M. Morpheus summarizes the Matrix as "control".
S. A lost man is indeed controlled by at least four things – his own sin, death, the fallen world system, and the harassment of Satan. God breaks all four of these chains when a sinner trusts in Christ. A Christian has been set free from the law of sin and death (Romans 8:2), severed from the fallen world system (Galatians 6:14) and torn away from Satan's grip and placed irrevocably in the hand of God (Colossians 1:13, John 10:28).
M. Neo is devastated at the grim reality of the war. Morpheus says, "I didn't say it would be easy, Neo. I just said it would be the truth." Neo demands, "Let me out!"
S. A Christian's first grasp of the war is numbing. He feels the weight of dying, lost humanity. He sees his own inability to save them, and learns the sad truth that few will choose to be saved anyway. He sees the trials that await him as he finishes his earthly course as a soldier. "All who desire to live a godly life in Christ Jesus will be persecuted!" (2 Timothy 3:12). To focus on these things alone can bring depression, a desire to run from the war. "Let me out!" But a Christian must focus on the fact that some indeed will be saved as a result of God using his life, and that "the sufferings of this present time are not worthy to be compared to the glory that is to be revealed..." (Romans 3:18). Indeed, when the war is over, 'Zion' will be a quite a 'party' - see Revelation chapter 21!

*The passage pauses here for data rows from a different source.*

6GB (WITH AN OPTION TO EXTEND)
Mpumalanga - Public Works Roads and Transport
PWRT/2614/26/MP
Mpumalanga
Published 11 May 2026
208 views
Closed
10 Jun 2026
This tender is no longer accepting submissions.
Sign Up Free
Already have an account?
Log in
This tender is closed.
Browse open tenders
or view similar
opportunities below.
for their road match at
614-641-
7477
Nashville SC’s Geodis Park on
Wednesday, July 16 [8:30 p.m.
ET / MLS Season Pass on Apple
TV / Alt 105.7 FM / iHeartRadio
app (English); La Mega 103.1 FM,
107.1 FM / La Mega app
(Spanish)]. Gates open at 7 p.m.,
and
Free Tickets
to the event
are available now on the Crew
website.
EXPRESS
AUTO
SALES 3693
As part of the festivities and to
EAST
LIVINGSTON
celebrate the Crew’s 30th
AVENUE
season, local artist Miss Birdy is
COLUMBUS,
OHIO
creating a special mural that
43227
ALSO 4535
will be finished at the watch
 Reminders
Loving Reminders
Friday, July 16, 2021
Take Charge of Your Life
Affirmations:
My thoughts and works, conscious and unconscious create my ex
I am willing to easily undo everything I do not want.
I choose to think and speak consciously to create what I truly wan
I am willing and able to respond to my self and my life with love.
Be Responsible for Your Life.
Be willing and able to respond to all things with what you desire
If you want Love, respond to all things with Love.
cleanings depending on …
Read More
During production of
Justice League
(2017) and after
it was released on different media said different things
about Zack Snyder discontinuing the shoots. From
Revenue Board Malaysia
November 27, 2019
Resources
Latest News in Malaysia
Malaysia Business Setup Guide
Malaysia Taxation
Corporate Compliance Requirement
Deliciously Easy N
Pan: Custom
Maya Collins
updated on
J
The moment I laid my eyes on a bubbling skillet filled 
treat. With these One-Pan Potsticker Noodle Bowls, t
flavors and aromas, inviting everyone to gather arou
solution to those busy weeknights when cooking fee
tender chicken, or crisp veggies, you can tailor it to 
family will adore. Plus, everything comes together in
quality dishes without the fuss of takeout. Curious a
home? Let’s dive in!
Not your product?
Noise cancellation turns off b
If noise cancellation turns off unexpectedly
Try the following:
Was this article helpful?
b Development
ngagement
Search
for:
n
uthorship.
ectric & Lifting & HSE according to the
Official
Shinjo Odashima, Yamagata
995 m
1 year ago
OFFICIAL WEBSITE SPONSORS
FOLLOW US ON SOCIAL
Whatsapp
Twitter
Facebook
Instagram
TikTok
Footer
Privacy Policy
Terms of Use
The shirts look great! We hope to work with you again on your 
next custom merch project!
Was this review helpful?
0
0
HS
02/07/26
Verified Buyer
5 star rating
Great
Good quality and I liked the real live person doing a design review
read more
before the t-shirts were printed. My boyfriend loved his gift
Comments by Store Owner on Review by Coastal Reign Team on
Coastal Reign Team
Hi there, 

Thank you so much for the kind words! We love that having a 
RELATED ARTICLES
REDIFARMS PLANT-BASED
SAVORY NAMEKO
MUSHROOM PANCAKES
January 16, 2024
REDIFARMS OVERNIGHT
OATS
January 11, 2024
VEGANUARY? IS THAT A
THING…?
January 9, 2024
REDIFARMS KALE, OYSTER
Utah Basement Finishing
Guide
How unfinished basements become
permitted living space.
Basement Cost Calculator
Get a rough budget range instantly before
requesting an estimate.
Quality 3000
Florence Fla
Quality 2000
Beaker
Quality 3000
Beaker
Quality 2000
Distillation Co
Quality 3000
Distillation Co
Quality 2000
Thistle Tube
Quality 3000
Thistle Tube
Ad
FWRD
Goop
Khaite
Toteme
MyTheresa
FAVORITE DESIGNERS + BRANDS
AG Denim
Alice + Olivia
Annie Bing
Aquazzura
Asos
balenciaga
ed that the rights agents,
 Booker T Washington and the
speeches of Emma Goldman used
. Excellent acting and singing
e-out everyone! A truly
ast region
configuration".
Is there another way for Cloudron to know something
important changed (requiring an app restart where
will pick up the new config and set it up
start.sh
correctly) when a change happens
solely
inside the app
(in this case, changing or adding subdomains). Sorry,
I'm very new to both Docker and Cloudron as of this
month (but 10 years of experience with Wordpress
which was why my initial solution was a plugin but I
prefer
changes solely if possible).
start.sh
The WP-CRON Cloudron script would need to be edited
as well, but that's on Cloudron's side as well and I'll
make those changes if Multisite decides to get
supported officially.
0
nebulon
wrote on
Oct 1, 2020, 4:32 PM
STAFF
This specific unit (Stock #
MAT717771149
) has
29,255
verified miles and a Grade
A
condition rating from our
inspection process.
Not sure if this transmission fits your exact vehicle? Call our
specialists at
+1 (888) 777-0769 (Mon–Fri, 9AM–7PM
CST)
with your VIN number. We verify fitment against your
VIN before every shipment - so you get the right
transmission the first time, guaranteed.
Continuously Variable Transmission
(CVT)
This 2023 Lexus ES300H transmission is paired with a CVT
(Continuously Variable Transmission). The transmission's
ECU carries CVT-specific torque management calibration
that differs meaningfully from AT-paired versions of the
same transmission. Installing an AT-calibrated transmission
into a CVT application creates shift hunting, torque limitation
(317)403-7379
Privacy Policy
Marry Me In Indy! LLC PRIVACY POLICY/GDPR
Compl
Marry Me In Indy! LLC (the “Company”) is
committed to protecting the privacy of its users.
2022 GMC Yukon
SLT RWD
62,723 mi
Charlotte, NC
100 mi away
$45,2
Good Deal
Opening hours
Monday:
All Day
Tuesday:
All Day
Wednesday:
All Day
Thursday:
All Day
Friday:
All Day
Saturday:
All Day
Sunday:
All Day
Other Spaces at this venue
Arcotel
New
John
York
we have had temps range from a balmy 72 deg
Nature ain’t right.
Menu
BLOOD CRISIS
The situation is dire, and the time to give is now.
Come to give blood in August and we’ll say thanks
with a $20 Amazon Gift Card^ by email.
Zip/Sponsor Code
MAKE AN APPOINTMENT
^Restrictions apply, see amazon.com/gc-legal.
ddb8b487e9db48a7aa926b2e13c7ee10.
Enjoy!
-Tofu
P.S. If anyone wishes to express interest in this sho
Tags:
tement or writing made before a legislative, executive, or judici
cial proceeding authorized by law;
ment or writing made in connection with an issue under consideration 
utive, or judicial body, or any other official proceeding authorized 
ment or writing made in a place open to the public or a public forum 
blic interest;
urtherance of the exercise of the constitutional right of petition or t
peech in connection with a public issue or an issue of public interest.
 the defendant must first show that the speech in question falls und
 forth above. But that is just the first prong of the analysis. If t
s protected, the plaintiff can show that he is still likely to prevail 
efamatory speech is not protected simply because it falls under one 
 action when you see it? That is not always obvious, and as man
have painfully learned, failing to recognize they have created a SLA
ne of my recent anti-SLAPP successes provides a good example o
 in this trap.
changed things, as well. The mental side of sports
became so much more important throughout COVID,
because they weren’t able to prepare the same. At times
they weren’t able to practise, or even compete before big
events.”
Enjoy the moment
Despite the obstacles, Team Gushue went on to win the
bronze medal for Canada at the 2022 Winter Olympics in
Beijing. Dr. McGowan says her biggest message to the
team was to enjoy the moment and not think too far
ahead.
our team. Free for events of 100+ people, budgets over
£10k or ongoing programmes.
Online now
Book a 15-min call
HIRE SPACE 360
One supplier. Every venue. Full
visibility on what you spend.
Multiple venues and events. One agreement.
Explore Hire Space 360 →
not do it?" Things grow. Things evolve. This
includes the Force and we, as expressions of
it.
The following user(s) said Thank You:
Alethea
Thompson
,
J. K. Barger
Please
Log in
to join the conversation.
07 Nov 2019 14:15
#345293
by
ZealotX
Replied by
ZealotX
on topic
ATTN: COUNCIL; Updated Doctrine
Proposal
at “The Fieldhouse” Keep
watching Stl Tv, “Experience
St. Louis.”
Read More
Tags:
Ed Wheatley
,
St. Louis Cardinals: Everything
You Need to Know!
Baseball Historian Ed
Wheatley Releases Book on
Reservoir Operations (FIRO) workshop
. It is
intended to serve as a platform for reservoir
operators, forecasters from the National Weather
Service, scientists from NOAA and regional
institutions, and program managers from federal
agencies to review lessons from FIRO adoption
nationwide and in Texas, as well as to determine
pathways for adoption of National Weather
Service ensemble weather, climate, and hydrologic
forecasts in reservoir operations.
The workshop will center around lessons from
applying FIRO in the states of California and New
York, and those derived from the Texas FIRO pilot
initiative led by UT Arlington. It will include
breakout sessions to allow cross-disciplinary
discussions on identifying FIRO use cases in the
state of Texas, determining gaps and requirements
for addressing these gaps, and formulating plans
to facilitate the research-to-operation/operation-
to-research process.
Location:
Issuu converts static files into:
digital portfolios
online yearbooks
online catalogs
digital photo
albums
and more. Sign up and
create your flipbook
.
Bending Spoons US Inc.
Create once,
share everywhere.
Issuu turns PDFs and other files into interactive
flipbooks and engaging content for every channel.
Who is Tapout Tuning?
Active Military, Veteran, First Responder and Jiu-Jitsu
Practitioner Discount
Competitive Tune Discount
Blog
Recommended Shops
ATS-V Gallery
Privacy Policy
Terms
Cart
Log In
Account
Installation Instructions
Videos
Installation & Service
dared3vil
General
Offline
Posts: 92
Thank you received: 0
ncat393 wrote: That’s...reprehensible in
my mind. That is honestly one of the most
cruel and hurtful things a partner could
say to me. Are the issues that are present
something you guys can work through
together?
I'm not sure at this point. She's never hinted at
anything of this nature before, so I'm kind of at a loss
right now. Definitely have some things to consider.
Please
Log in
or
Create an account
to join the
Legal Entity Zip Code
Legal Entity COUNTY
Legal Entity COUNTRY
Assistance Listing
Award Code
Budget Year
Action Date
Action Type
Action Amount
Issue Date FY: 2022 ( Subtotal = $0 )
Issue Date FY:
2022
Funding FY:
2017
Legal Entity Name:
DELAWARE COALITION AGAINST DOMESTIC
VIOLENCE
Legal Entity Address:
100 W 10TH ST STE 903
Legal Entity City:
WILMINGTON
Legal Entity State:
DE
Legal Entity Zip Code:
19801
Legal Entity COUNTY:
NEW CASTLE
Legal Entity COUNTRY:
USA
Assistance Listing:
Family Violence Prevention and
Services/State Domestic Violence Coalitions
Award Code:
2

M. Neo wakes later and asks, "I can't go back, can I?" Morpheus wisely replies, "No. But if you could – would you really want to?" This scene mirrors the moment in Trinity's car when Neo looked down the road and realized the empty death of that way.
S. Salvation is a one-way process. A butterfly cannot return to the cocoon and exit as the former caterpillar. A Christian can be dismayed at the difficulty of walking the "narrow way", but when he thinks about the alternative of death – especially eternal death - the price is worth it. In the old testament, when things were difficult for the Israelites, some impulsively wanted to return to Egypt, not remembering that in Egypt they were miserable, beaten slaves. The key is not to look to the past – for it was death. Nor to look down at the road – for it is difficult. But to look to the destination with Christ – for it is delight. "Christ...who for the joy set before him endured the cross..." (Hebrews 12:2).
M. Morpheus says, "We never free a mind once it's reached a certain age."
S. (See comments on when Morpheus later walks Neo through the false Matrix simulation.)
M. Morpheus says, "As long as the Matrix exists the human race will never be free." Neo finds that he will soon be reinserted back into the Matrix to: 1) help save humanity and 2) fight the enemy.
S. The Christian must realize and accept his mission! For Neo to flee to Zion would be relief for himself, but selfish toward the humans still trapped in the Matrix. The Apostle Paul said, "I have the desire to depart and be with Christ [in heaven], for that is very much better, but for me to remain on in the flesh is more necessary for your sake…it will mean fruitful labor…" (Philippians 1:21-24). Jesus the Son asked God the Father that Christians be left in the world to continue His work of bringing men to God, knowing that it also means warfare against the enemy. "I do not ask You to take them out of the world, but to keep them from the evil one…as You sent Me into the world (to seek and save the lost – Luke 19:10), I also have sent them…" (John 17:15-21). To enter this war means to fight the spiritual enemy. "We do not wrestle against flesh and blood…but against spiritual forces of wickedness…" (Ephesians 6:12).